*Directions*
Look below for lines that hold the string "purposes" and copy each one.

Source data START

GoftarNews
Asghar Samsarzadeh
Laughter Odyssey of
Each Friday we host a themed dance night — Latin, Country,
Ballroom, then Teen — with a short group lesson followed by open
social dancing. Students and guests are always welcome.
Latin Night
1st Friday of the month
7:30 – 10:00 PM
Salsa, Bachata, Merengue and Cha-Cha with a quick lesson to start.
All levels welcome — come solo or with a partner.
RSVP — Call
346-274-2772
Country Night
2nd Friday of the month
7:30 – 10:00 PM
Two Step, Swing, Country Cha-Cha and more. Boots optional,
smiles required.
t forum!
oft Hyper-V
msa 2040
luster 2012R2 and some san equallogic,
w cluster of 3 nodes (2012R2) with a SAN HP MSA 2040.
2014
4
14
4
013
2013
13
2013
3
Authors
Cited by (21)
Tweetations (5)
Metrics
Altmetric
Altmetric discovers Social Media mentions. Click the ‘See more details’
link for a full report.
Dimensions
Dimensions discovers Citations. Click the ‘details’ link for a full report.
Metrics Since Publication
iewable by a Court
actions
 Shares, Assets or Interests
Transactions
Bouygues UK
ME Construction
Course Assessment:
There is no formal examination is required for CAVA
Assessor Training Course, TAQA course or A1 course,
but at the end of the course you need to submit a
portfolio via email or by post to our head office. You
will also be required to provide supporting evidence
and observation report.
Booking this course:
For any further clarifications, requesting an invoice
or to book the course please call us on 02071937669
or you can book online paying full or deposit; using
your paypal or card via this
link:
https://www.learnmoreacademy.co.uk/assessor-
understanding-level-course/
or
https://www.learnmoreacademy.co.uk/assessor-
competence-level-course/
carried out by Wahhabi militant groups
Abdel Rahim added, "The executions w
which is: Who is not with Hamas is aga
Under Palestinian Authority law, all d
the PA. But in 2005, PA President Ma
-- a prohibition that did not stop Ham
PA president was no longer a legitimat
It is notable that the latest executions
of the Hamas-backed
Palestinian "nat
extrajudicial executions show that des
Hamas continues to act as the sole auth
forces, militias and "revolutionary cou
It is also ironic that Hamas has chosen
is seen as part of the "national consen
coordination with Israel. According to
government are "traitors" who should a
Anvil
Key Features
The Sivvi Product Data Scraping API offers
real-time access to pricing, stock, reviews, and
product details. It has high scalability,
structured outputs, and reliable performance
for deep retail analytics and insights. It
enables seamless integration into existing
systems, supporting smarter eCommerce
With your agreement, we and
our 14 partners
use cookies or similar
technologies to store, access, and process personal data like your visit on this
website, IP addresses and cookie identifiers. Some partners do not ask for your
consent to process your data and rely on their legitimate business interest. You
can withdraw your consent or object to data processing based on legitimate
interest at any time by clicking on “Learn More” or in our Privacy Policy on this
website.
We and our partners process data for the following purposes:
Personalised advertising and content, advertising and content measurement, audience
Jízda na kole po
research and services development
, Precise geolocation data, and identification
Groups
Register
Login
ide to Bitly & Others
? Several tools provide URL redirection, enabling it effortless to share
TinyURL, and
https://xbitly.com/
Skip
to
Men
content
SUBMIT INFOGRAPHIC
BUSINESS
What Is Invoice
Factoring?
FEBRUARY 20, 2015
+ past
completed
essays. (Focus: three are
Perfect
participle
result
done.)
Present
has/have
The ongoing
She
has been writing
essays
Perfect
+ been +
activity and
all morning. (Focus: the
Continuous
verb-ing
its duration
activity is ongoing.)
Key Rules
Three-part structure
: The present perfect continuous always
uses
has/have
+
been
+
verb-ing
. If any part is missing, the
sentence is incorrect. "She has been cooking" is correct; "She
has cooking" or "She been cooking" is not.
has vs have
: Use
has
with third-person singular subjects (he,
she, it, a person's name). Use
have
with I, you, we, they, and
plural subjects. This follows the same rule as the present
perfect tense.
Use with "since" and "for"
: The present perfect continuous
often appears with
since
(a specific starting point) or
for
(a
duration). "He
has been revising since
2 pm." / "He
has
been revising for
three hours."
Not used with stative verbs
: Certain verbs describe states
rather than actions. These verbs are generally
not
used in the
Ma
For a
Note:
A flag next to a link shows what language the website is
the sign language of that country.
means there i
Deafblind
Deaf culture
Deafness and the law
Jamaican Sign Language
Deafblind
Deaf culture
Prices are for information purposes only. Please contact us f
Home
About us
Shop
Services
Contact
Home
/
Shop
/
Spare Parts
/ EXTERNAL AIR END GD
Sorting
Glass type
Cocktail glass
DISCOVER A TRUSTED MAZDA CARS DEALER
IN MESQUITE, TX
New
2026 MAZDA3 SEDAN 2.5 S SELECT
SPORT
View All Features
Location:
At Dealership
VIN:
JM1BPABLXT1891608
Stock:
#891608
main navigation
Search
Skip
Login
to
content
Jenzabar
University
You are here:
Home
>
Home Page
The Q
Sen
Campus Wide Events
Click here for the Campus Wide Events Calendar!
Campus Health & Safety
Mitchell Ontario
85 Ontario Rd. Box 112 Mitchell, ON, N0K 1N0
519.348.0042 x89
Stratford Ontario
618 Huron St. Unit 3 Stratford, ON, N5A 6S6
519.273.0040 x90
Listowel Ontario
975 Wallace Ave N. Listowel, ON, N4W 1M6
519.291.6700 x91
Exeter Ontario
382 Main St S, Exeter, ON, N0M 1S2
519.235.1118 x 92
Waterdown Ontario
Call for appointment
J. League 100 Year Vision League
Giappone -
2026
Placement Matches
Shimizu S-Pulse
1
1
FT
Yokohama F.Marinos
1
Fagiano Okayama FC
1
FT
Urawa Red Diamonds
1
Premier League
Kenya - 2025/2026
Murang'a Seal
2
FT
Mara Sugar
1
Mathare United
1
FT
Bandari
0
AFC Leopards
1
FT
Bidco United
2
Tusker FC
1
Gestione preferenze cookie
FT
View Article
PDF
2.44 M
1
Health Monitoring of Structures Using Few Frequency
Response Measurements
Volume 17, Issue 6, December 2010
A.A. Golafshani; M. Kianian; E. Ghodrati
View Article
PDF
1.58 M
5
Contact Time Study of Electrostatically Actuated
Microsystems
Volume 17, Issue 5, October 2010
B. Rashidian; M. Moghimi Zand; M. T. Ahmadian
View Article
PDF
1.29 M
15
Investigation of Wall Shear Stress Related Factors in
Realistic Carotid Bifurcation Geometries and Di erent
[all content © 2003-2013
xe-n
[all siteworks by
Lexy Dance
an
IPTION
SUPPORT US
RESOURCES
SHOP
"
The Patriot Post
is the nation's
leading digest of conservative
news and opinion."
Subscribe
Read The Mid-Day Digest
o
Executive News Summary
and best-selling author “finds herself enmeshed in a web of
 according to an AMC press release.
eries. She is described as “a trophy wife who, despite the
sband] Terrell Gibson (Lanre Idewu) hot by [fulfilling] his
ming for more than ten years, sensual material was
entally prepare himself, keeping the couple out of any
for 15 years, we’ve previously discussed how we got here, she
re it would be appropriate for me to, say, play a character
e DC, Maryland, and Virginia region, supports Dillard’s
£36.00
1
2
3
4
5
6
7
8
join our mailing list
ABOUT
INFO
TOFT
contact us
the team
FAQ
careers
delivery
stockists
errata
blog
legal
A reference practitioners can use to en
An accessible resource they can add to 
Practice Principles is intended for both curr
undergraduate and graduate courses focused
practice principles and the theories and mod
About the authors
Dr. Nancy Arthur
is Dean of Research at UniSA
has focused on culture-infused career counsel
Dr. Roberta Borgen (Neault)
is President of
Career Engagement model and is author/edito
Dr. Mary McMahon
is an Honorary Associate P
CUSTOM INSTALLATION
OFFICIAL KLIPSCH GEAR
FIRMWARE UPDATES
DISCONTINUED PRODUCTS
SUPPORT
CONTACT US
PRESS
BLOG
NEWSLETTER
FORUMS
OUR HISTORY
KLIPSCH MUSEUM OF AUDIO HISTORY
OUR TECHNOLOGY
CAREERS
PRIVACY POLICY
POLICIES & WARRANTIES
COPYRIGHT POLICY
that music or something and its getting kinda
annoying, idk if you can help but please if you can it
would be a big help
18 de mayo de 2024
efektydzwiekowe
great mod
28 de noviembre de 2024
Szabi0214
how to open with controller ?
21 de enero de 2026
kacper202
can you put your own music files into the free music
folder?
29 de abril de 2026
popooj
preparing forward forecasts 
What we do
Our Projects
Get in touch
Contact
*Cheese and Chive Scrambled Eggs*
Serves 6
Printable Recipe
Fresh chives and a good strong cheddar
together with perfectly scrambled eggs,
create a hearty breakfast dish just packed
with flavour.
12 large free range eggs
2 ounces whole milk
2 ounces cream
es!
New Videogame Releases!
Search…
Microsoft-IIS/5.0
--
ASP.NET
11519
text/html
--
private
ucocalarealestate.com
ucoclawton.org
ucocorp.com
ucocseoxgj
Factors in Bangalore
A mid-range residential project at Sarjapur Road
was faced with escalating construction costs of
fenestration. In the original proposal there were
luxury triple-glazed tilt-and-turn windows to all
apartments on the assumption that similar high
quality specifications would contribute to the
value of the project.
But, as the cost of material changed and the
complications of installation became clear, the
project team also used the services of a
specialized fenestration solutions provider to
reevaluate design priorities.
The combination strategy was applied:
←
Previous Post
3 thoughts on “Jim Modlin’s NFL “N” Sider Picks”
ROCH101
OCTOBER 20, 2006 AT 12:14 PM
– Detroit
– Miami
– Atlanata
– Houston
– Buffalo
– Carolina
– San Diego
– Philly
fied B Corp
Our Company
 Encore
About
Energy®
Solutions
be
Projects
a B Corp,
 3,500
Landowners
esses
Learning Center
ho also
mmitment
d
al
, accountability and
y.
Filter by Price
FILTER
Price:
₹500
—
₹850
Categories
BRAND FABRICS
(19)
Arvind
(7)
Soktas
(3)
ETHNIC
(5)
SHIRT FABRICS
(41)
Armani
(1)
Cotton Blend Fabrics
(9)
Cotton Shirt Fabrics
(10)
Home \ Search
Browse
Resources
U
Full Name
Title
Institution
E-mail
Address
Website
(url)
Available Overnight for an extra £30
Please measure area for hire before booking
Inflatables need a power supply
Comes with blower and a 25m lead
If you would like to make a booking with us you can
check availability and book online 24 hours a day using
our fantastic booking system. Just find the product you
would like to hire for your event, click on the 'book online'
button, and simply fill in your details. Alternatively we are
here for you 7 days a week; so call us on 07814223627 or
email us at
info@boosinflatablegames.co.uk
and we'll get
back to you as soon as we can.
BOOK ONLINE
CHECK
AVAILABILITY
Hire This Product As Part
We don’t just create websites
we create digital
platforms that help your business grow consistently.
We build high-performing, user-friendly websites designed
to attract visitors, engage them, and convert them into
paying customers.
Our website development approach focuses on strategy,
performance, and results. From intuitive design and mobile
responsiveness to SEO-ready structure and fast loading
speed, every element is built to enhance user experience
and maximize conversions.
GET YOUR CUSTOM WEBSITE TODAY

Source data END

*Reply*
We and our partners process data for the following purposes:
Prices are for information purposes only. Please contact us f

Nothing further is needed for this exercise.